Task:
Where the records hold the string "puede", show the whole line it sits on.

Data for this task:
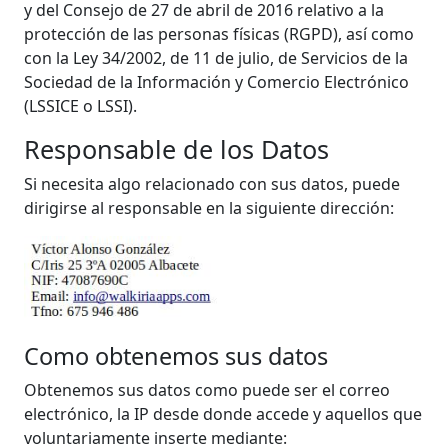
y del Consejo de 27 de abril de 2016 relativo a la
protección de las personas físicas (RGPD), así como
con la Ley 34/2002, de 11 de julio, de Servicios de la
Sociedad de la Información y Comercio Electrónico
(LSSICE o LSSI).
Responsable de los Datos
Si necesita algo relacionado con sus datos, puede
dirigirse al responsable en la siguiente dirección:
Como obtenemos sus datos
Obtenemos sus datos como puede ser el correo
electrónico, la IP desde donde accede y aquellos que
voluntariamente inserte mediante:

Output of the exercise:
Si necesita algo relacionado con sus datos, puede
Obtenemos sus datos como puede ser el correo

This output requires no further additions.